Assignment: Copy word for word, please, the lines of the entries below running from the one containing "TUBES (498, 549)" to the one containing "PACKING SUPPLIES", both ends included.

Provided material:
_____

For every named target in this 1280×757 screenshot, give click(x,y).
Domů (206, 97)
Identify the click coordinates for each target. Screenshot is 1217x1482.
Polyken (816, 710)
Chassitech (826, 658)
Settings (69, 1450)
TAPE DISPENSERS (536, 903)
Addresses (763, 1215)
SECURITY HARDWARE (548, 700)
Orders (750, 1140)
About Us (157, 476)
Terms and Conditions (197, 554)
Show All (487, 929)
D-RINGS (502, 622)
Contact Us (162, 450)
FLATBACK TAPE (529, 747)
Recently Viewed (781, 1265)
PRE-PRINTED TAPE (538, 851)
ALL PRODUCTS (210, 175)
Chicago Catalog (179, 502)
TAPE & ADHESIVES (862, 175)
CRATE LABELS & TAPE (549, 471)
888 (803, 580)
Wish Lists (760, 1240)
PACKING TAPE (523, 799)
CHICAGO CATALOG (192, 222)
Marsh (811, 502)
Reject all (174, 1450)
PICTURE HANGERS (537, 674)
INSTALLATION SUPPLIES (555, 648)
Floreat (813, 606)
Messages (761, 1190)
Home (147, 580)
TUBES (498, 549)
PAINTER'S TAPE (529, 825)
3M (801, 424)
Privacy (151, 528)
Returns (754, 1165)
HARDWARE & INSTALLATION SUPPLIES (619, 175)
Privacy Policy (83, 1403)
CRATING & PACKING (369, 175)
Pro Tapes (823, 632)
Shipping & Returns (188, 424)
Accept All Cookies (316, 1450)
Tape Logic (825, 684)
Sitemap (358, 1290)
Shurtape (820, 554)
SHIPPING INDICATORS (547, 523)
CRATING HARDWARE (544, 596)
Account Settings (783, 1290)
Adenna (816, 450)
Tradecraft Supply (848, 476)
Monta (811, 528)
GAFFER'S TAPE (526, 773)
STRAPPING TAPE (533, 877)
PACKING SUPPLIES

_____

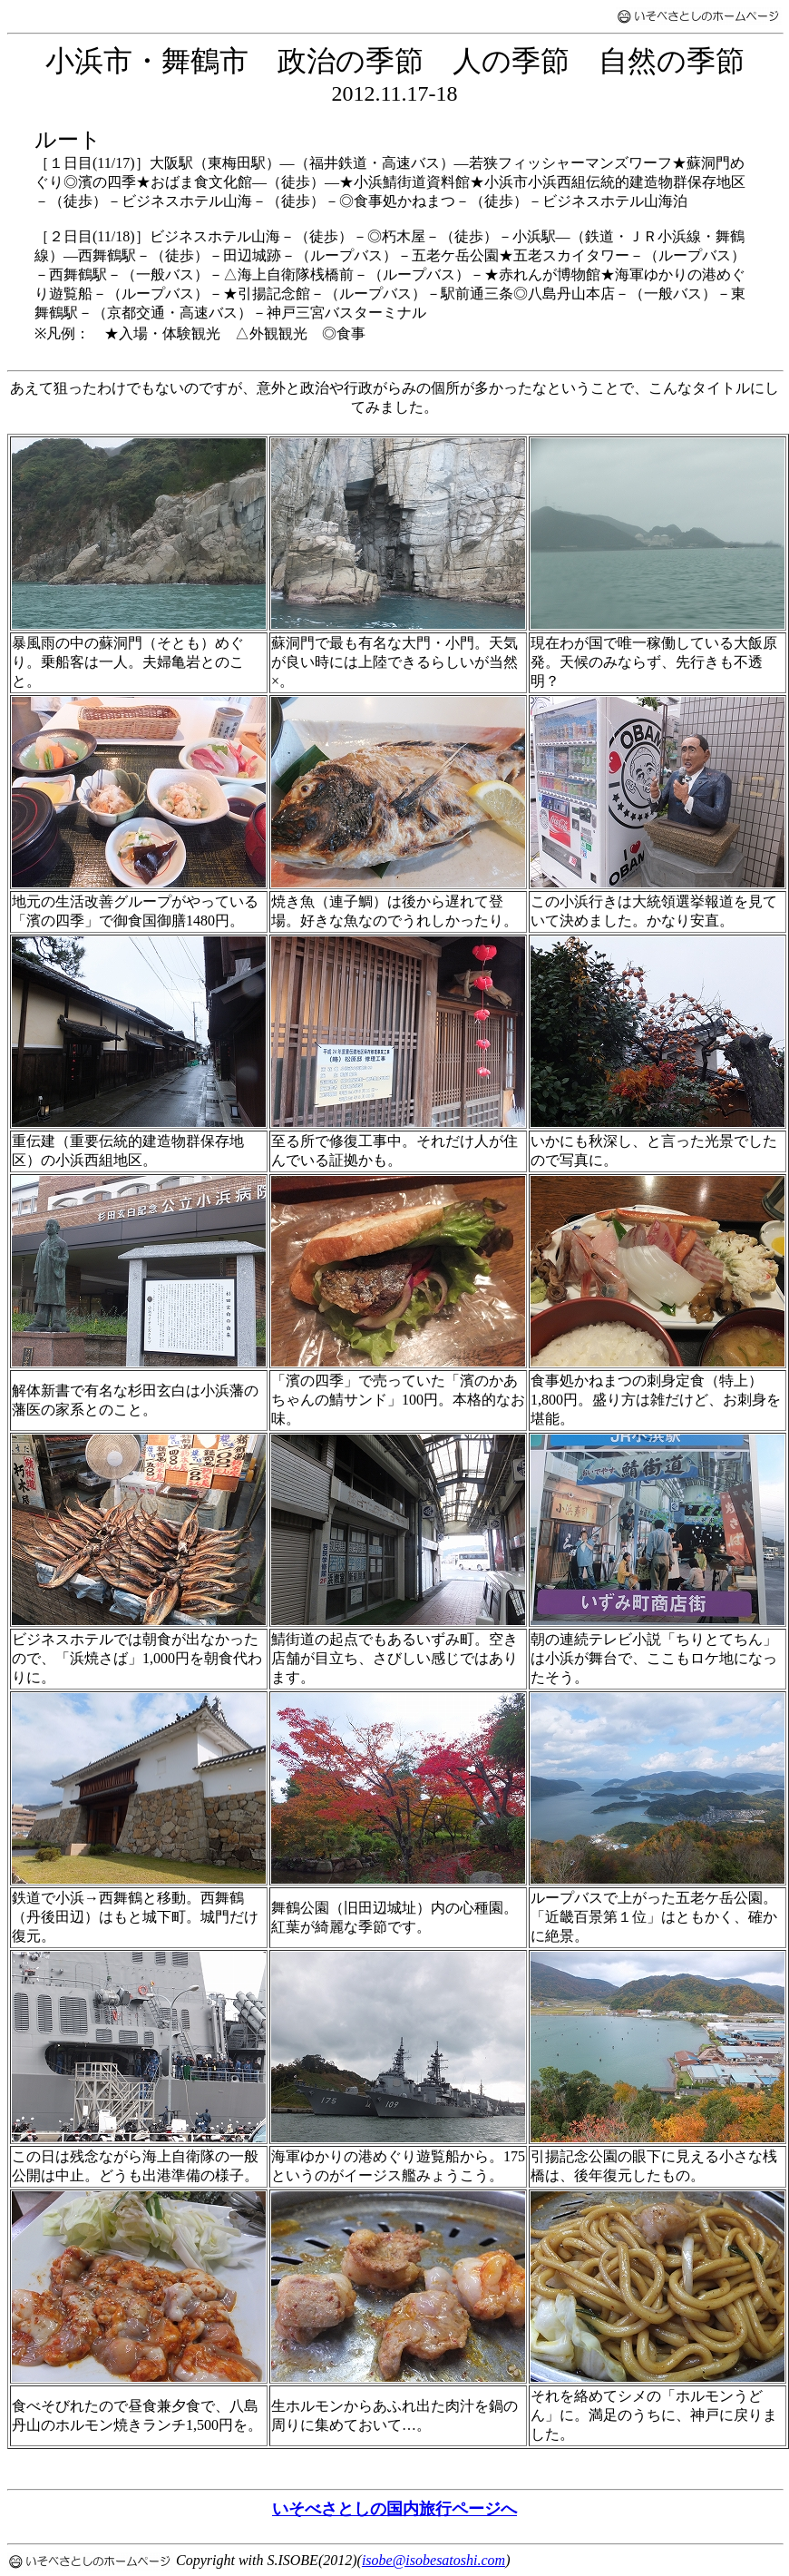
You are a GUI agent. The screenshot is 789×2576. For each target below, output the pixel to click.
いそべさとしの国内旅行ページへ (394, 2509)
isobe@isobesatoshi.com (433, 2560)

_____

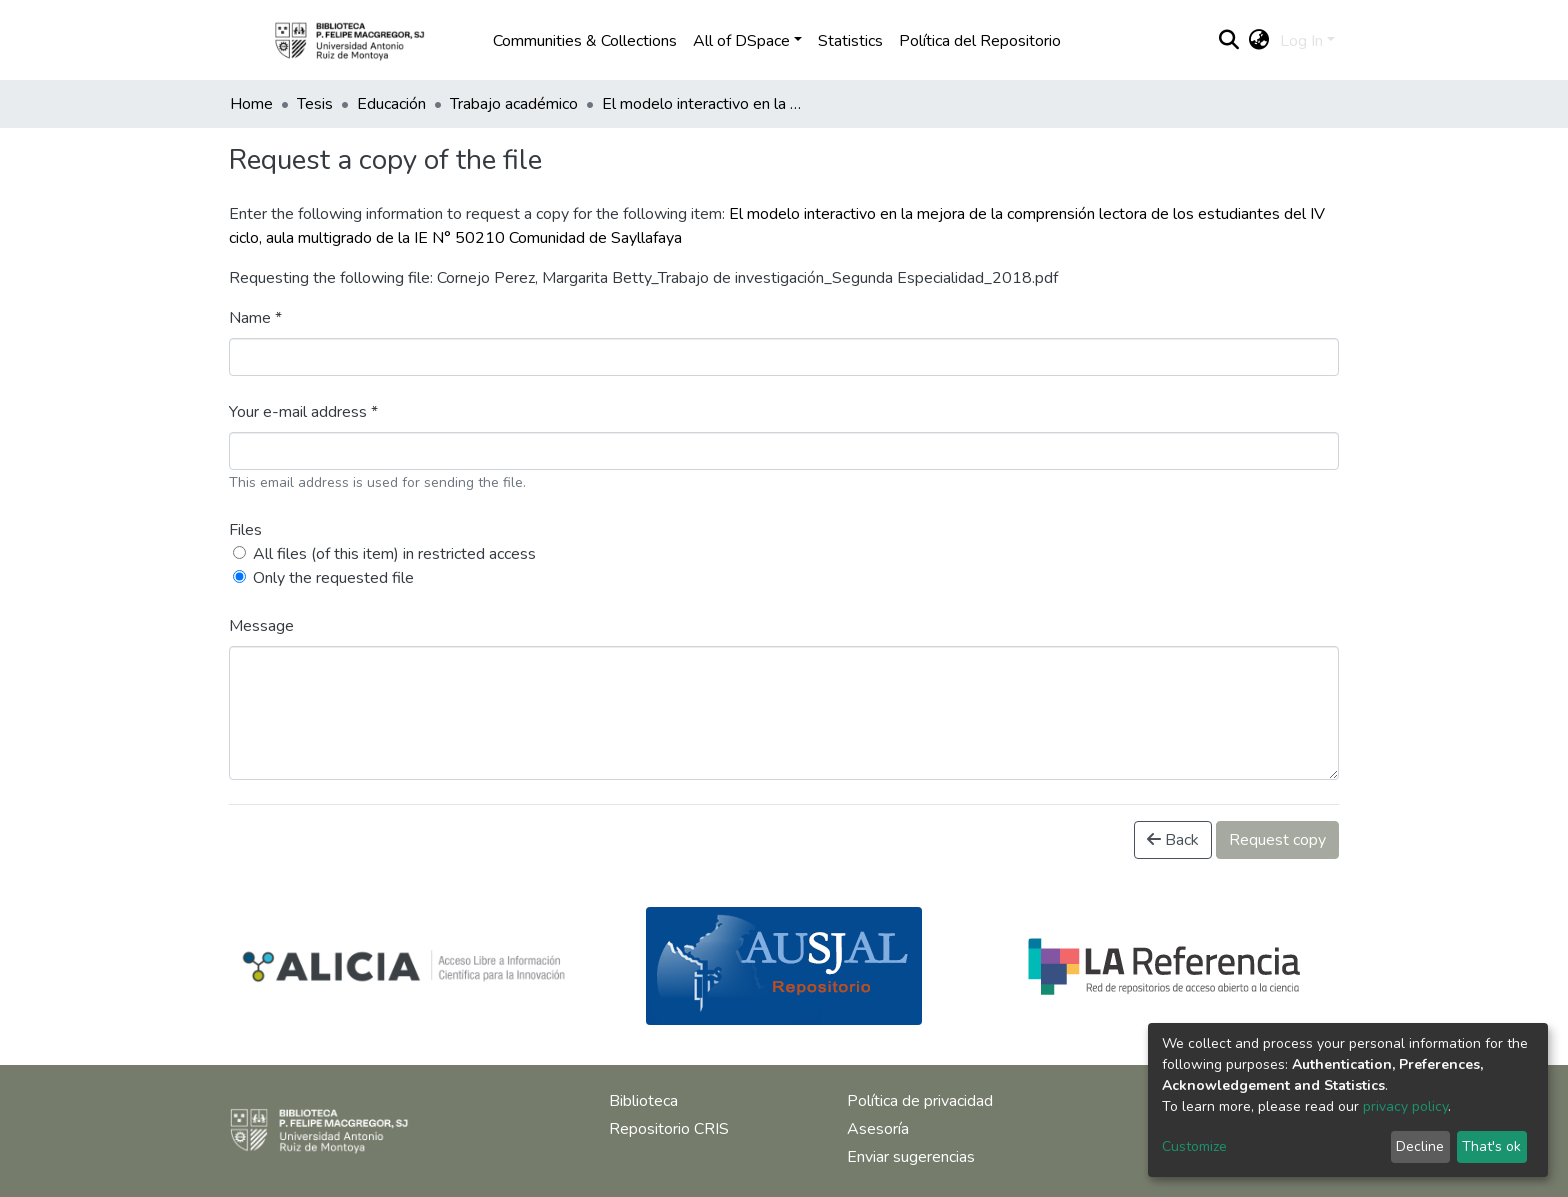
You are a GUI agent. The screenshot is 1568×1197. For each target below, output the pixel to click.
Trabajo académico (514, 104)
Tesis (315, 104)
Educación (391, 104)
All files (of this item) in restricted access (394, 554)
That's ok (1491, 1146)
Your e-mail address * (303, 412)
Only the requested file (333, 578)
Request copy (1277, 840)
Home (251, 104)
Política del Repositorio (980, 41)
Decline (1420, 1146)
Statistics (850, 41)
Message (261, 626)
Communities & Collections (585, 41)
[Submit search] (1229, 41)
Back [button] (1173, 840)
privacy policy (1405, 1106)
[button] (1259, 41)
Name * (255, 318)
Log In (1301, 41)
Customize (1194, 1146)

_____

Expected answer:
TUBES (498, 549)
PAINTER'S TAPE (529, 825)
3M (801, 424)
Privacy (151, 528)
Returns (754, 1165)
HARDWARE & INSTALLATION SUPPLIES (619, 175)
Privacy Policy (83, 1403)
CRATING & PACKING (369, 175)
Pro Tapes (823, 632)
Shipping & Returns (188, 424)
Accept All Cookies (316, 1450)
Tape Logic (825, 684)
Sitemap (358, 1290)
Shurtape (820, 554)
SHIPPING INDICATORS (547, 523)
CRATING HARDWARE (544, 596)
Account Settings (783, 1290)
Adenna (816, 450)
Tradecraft Supply (848, 476)
Monta (811, 528)
GAFFER'S TAPE (526, 773)
STRAPPING TAPE (533, 877)
PACKING SUPPLIES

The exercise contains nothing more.